Closed cryptoquick closed 1 year ago
We could use a bitmask matrix to indicate whether a storage format is used to encode something. This would allow skipping certain steps if desired. Then, formats can be referred to by their bitmask. Carbonado 0 means no compression, encryption, stream verification, or error correction. Carbonado 15 would be all of them. If we used a byte in a magic number header, that'd also leave room for future formats. Using a varint instead would futureproof this even more.

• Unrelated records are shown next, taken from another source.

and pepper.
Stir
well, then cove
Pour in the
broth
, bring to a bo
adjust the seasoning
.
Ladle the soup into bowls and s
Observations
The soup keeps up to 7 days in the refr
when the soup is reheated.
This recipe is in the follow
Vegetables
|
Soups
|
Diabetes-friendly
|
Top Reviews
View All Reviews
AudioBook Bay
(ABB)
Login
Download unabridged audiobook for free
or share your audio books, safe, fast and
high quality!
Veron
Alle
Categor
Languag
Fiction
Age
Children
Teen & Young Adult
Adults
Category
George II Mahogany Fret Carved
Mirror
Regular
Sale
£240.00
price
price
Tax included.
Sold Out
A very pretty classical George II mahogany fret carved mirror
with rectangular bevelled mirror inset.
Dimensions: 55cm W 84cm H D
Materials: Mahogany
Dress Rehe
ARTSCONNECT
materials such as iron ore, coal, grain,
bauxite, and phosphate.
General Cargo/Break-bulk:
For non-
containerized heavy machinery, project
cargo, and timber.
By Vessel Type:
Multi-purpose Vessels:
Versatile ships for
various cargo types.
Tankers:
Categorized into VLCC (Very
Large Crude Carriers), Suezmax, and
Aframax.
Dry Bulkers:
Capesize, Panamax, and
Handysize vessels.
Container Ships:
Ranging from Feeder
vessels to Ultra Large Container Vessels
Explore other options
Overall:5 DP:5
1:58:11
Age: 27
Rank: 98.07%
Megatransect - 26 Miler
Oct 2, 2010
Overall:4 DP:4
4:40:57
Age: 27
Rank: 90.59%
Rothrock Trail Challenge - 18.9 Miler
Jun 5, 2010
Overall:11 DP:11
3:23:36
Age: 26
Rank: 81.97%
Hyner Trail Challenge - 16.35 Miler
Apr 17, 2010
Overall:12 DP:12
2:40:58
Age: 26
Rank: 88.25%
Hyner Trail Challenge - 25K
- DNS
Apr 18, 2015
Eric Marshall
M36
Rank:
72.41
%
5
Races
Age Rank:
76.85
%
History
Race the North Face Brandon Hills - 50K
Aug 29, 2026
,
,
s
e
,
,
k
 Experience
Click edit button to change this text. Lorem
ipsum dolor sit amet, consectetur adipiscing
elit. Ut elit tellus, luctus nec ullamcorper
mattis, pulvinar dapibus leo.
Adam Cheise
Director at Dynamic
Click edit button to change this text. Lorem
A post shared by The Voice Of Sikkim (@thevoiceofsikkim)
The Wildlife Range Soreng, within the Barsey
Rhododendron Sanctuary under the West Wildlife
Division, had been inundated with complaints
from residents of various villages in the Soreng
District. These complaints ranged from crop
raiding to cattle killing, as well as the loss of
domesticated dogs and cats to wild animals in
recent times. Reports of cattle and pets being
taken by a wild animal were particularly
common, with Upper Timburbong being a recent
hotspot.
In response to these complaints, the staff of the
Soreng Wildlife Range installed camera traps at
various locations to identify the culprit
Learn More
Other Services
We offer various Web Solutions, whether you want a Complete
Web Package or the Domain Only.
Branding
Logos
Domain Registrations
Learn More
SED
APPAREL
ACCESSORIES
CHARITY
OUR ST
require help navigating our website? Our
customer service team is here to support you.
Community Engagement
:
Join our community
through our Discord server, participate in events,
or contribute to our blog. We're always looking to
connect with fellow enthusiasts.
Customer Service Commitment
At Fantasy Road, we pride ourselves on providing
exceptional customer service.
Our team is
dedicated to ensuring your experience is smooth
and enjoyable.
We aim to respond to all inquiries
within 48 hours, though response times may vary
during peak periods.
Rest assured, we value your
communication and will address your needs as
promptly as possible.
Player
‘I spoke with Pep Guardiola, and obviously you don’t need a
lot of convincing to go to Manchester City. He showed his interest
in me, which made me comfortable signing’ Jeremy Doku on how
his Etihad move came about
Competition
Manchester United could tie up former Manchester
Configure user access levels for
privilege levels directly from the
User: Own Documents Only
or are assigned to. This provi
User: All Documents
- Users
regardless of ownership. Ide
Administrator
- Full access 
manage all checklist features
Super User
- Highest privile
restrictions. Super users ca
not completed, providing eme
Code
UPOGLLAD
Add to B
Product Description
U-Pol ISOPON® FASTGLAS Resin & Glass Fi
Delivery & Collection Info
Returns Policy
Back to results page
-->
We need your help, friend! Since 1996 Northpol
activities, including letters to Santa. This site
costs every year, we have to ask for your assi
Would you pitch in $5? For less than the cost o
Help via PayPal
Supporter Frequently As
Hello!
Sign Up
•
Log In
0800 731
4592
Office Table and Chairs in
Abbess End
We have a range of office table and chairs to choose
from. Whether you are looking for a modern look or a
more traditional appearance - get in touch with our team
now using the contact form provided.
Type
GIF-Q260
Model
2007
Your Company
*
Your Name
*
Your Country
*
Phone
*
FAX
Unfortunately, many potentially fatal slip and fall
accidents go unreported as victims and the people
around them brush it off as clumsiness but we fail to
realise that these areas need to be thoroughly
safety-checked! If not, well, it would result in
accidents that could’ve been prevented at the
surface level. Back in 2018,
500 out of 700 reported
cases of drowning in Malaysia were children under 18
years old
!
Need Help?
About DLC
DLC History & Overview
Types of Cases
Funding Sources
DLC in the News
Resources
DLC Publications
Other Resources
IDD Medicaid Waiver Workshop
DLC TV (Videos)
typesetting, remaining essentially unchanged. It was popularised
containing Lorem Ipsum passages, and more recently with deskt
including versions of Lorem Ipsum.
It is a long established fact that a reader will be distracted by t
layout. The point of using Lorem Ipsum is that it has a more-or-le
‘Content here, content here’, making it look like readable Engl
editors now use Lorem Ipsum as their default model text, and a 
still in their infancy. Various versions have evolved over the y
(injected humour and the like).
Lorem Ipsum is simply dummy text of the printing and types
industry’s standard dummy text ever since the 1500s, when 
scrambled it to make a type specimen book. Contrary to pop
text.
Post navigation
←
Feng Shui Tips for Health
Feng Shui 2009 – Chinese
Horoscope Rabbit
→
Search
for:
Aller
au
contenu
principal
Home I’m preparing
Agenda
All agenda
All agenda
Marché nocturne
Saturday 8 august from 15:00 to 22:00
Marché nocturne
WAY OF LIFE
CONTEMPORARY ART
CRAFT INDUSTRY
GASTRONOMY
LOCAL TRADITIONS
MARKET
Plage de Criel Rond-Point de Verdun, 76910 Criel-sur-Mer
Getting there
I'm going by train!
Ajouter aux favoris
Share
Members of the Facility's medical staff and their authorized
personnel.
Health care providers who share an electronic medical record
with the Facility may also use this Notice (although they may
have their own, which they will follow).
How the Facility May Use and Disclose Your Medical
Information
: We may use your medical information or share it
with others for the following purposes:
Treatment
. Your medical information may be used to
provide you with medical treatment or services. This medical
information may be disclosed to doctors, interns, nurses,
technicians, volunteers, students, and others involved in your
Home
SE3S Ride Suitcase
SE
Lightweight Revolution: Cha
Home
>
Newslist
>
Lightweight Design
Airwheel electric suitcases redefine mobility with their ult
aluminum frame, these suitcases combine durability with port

Format | Encryption | Compression | Verifiability | Error correction | Use-cases |
---|---|---|---|---|---|
c0 | Marks a file as scanned by Carbonado | ||||
c1 | :white_check_mark: | Encrypted incompressible throwaway append-only data streams such as CCTV footage | |||
c2 | :white_check_mark: | Rotating public logs | |||
c3 | :white_check_mark: | :white_check_mark: | Private archives | ||
c4 | :white_check_mark: | Unencrypted incompressible data such as NFT/UDA image assets | |||
c5 | :white_check_mark: | :white_check_mark: | Private media backups | ||
c6 | :white_check_mark: | :white_check_mark: | Compiled binaries | ||
c7 | :white_check_mark: | :white_check_mark: | :white_check_mark: | Full drive backups | |
c8 | :white_check_mark: | ??? | |||
c9 | :white_check_mark: | :white_check_mark: | ??? | ||
c10 | :white_check_mark: | :white_check_mark: | ??? | ||
c11 | :white_check_mark: | :white_check_mark: | :white_check_mark: | Encrypted device-local Catalogs | |
c12 | :white_check_mark: | :white_check_mark: | Publicly-available archival media | ||
c13 | :white_check_mark: | :white_check_mark: | :white_check_mark: | Georedundant private media backups | |
c14 | :white_check_mark: | :white_check_mark: | :white_check_mark: | Source code, token genesis | |
c15 | :white_check_mark: | :white_check_mark: | :white_check_mark: | :white_check_mark: | Contract data |
Verifiability is needed to pay others for storing or hosting your files, but it inhibits use-cases for mutable or append-only data other than snapshots, since the hash will change so frequently. Bao encoding does not have a large overhead, about 5% at most.
Any data that is verifiable but also unencrypted is instead signed by the local key. This is good for signed compiled binaries or hosted webpages.
Encoding | Cost | Details |
---|---|---|
Encryption | ~200 bytes | AES-GCM authenticated encryption |
Compression | Variable | -80% for contracts, -20% for code, +~100 bytes if incompressible |
Verifiability | ~5% | Bao encoding |
Error correction | 200% | 4/8 ZFEC encoding |
All formats have a magic number and Carbonado header that includes necessary information for its specific formats.
Each of the four formatting steps should be configurable as to whether they can be used. They should also be built in as conditionally compiled features.
These options should be tracked, perhaps in a compiletime-generated 4-bit bitmask. This can then be added to the magic number, and also the bech32m filename.
This should also make #5 easier to debug.